Listed entries:
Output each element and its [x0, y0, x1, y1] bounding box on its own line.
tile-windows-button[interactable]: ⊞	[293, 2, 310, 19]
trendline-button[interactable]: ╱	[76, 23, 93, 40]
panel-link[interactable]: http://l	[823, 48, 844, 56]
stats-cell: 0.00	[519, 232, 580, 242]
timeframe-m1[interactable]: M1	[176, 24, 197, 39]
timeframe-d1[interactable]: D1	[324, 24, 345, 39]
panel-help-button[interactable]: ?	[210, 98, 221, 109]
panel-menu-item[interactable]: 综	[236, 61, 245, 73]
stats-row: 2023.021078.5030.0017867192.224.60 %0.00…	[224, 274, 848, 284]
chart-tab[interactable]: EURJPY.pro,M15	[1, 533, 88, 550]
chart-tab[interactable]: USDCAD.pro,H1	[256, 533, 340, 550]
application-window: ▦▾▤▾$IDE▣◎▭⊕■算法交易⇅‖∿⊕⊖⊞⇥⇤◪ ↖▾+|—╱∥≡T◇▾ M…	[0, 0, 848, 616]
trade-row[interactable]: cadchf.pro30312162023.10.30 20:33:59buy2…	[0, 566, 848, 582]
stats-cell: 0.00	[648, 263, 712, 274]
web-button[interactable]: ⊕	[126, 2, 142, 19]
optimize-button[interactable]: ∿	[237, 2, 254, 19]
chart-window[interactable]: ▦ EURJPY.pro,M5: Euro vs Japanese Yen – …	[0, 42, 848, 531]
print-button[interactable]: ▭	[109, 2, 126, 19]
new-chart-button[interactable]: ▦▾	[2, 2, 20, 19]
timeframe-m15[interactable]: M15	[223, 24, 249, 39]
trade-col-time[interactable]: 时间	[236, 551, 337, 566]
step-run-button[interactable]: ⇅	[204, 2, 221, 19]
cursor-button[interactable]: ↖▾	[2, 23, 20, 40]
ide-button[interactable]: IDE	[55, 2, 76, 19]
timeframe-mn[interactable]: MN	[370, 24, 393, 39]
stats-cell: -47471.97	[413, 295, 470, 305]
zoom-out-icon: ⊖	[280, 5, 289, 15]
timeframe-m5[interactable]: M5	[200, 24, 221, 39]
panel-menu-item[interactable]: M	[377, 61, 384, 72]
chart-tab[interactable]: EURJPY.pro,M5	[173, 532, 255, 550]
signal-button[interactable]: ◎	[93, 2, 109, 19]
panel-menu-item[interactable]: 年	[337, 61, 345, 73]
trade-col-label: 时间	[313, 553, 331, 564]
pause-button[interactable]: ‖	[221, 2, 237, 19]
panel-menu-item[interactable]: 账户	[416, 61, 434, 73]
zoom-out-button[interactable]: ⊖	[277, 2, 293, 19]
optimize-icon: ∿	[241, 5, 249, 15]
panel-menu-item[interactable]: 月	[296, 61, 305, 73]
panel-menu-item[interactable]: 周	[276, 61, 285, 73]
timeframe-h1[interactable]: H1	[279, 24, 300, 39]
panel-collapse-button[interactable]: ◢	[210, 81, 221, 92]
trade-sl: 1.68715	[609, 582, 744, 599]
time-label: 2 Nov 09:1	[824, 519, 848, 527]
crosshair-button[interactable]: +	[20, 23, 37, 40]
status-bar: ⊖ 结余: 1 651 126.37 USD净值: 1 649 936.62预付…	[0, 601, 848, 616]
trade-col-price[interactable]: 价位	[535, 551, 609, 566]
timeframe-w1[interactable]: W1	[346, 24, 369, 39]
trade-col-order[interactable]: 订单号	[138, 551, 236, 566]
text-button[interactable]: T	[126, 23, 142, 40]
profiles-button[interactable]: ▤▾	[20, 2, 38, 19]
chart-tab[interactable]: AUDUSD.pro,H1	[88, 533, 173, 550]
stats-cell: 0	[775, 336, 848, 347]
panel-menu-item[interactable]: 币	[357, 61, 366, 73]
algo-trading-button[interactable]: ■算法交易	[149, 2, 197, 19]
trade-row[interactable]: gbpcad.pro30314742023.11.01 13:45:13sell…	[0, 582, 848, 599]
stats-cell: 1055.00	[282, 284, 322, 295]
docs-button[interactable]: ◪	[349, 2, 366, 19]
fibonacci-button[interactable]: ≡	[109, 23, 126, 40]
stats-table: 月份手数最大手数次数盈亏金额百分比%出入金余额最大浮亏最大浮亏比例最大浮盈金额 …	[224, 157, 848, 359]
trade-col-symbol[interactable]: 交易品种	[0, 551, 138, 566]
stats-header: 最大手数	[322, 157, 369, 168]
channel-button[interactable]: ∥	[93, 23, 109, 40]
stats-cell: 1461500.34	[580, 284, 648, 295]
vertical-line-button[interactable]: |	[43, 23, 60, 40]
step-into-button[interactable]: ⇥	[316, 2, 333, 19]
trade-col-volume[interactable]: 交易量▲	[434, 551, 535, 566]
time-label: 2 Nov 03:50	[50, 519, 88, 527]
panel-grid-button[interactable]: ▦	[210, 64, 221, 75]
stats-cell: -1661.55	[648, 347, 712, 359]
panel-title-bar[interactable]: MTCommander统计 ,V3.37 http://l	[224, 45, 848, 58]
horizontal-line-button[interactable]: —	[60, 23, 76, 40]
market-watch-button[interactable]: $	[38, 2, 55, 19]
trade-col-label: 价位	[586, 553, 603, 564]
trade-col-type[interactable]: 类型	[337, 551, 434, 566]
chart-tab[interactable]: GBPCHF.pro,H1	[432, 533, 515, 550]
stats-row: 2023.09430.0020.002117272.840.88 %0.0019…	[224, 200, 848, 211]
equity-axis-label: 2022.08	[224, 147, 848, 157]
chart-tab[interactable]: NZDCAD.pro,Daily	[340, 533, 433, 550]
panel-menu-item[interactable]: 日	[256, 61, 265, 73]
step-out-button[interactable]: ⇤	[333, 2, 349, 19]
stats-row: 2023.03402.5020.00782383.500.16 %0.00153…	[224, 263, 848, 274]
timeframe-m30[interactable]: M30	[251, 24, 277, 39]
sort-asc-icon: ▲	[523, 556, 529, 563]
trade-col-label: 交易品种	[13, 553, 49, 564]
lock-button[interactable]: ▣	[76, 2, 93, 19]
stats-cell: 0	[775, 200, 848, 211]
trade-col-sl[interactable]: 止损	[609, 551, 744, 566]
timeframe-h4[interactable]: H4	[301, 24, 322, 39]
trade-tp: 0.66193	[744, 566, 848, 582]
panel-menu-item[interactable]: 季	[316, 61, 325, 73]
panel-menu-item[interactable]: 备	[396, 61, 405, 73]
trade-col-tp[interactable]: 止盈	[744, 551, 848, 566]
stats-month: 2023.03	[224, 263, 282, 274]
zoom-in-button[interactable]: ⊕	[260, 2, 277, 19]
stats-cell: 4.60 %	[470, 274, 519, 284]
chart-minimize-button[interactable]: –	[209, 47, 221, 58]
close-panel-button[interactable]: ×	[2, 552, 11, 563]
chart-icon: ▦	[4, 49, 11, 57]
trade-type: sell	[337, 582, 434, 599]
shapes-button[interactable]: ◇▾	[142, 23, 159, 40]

Assignment: All of the entries above need to be reproduced verbatim.

Answer box:
Output each element and its [x0, y0, x1, y1] bounding box on its own line.
tile-windows-button[interactable]: ⊞	[293, 2, 310, 19]
trendline-button[interactable]: ╱	[76, 23, 93, 40]
panel-link[interactable]: http://l	[823, 48, 844, 56]
stats-cell: 0.00	[519, 232, 580, 242]
timeframe-m1[interactable]: M1	[176, 24, 197, 39]
timeframe-d1[interactable]: D1	[324, 24, 345, 39]
panel-help-button[interactable]: ?	[210, 98, 221, 109]
panel-menu-item[interactable]: 综	[236, 61, 245, 73]
stats-row: 2023.021078.5030.0017867192.224.60 %0.00…	[224, 274, 848, 284]
chart-tab[interactable]: EURJPY.pro,M15	[1, 533, 88, 550]
chart-tab[interactable]: USDCAD.pro,H1	[256, 533, 340, 550]
application-window: ▦▾▤▾$IDE▣◎▭⊕■算法交易⇅‖∿⊕⊖⊞⇥⇤◪ ↖▾+|—╱∥≡T◇▾ M…	[0, 0, 848, 616]
trade-row[interactable]: cadchf.pro30312162023.10.30 20:33:59buy2…	[0, 566, 848, 582]
stats-cell: 0.00	[648, 263, 712, 274]
web-button[interactable]: ⊕	[126, 2, 142, 19]
optimize-button[interactable]: ∿	[237, 2, 254, 19]
chart-window[interactable]: ▦ EURJPY.pro,M5: Euro vs Japanese Yen – …	[0, 42, 848, 531]
print-button[interactable]: ▭	[109, 2, 126, 19]
new-chart-button[interactable]: ▦▾	[2, 2, 20, 19]
timeframe-m15[interactable]: M15	[223, 24, 249, 39]
trade-col-time[interactable]: 时间	[236, 551, 337, 566]
step-run-button[interactable]: ⇅	[204, 2, 221, 19]
cursor-button[interactable]: ↖▾	[2, 23, 20, 40]
ide-button[interactable]: IDE	[55, 2, 76, 19]
timeframe-mn[interactable]: MN	[370, 24, 393, 39]
stats-cell: -47471.97	[413, 295, 470, 305]
zoom-out-icon: ⊖	[280, 5, 289, 15]
timeframe-m5[interactable]: M5	[200, 24, 221, 39]
panel-menu-item[interactable]: M	[377, 61, 384, 72]
chart-tab[interactable]: EURJPY.pro,M5	[173, 532, 255, 550]
signal-button[interactable]: ◎	[93, 2, 109, 19]
panel-menu-item[interactable]: 年	[337, 61, 345, 73]
trade-col-label: 时间	[313, 553, 331, 564]
pause-button[interactable]: ‖	[221, 2, 237, 19]
panel-menu-item[interactable]: 账户	[416, 61, 434, 73]
zoom-out-button[interactable]: ⊖	[277, 2, 293, 19]
optimize-icon: ∿	[241, 5, 249, 15]
panel-menu-item[interactable]: 月	[296, 61, 305, 73]
panel-menu-item[interactable]: 周	[276, 61, 285, 73]
timeframe-h1[interactable]: H1	[279, 24, 300, 39]
panel-collapse-button[interactable]: ◢	[210, 81, 221, 92]
trade-sl: 1.68715	[609, 582, 744, 599]
time-label: 2 Nov 09:1	[824, 519, 848, 527]
crosshair-button[interactable]: +	[20, 23, 37, 40]
status-bar: ⊖ 结余: 1 651 126.37 USD净值: 1 649 936.62预付…	[0, 601, 848, 616]
trade-col-price[interactable]: 价位	[535, 551, 609, 566]
timeframe-w1[interactable]: W1	[346, 24, 369, 39]
trade-col-order[interactable]: 订单号	[138, 551, 236, 566]
text-button[interactable]: T	[126, 23, 142, 40]
profiles-button[interactable]: ▤▾	[20, 2, 38, 19]
chart-tab[interactable]: AUDUSD.pro,H1	[88, 533, 173, 550]
stats-cell: 0	[775, 336, 848, 347]
panel-menu-item[interactable]: 币	[357, 61, 366, 73]
algo-trading-button[interactable]: ■算法交易	[149, 2, 197, 19]
trade-row[interactable]: gbpcad.pro30314742023.11.01 13:45:13sell…	[0, 582, 848, 599]
stats-cell: 1055.00	[282, 284, 322, 295]
docs-button[interactable]: ◪	[349, 2, 366, 19]
fibonacci-button[interactable]: ≡	[109, 23, 126, 40]
stats-table: 月份手数最大手数次数盈亏金额百分比%出入金余额最大浮亏最大浮亏比例最大浮盈金额 …	[224, 157, 848, 359]
trade-col-symbol[interactable]: 交易品种	[0, 551, 138, 566]
stats-header: 最大手数	[322, 157, 369, 168]
channel-button[interactable]: ∥	[93, 23, 109, 40]
stats-cell: 1461500.34	[580, 284, 648, 295]
vertical-line-button[interactable]: |	[43, 23, 60, 40]
step-into-button[interactable]: ⇥	[316, 2, 333, 19]
trade-col-volume[interactable]: 交易量▲	[434, 551, 535, 566]
time-label: 2 Nov 03:50	[50, 519, 88, 527]
panel-grid-button[interactable]: ▦	[210, 64, 221, 75]
stats-cell: -1661.55	[648, 347, 712, 359]
panel-title-bar[interactable]: MTCommander统计 ,V3.37 http://l	[224, 45, 848, 58]
horizontal-line-button[interactable]: —	[60, 23, 76, 40]
market-watch-button[interactable]: $	[38, 2, 55, 19]
trade-col-label: 价位	[586, 553, 603, 564]
trade-col-type[interactable]: 类型	[337, 551, 434, 566]
chart-tab[interactable]: GBPCHF.pro,H1	[432, 533, 515, 550]
stats-row: 2023.09430.0020.002117272.840.88 %0.0019…	[224, 200, 848, 211]
equity-axis-label: 2022.08	[224, 147, 848, 157]
chart-tab[interactable]: NZDCAD.pro,Daily	[340, 533, 433, 550]
panel-menu-item[interactable]: 日	[256, 61, 265, 73]
step-out-button[interactable]: ⇤	[333, 2, 349, 19]
stats-row: 2023.03402.5020.00782383.500.16 %0.00153…	[224, 263, 848, 274]
timeframe-m30[interactable]: M30	[251, 24, 277, 39]
sort-asc-icon: ▲	[523, 556, 529, 563]
trade-col-label: 交易品种	[13, 553, 49, 564]
lock-button[interactable]: ▣	[76, 2, 93, 19]
stats-cell: 0	[775, 200, 848, 211]
trade-col-sl[interactable]: 止损	[609, 551, 744, 566]
timeframe-h4[interactable]: H4	[301, 24, 322, 39]
trade-tp: 0.66193	[744, 566, 848, 582]
panel-menu-item[interactable]: 季	[316, 61, 325, 73]
panel-menu-item[interactable]: 备	[396, 61, 405, 73]
trade-col-tp[interactable]: 止盈	[744, 551, 848, 566]
stats-month: 2023.03	[224, 263, 282, 274]
zoom-in-button[interactable]: ⊕	[260, 2, 277, 19]
stats-cell: 4.60 %	[470, 274, 519, 284]
chart-minimize-button[interactable]: –	[209, 47, 221, 58]
close-panel-button[interactable]: ×	[2, 552, 11, 563]
chart-icon: ▦	[4, 49, 11, 57]
trade-type: sell	[337, 582, 434, 599]
shapes-button[interactable]: ◇▾	[142, 23, 159, 40]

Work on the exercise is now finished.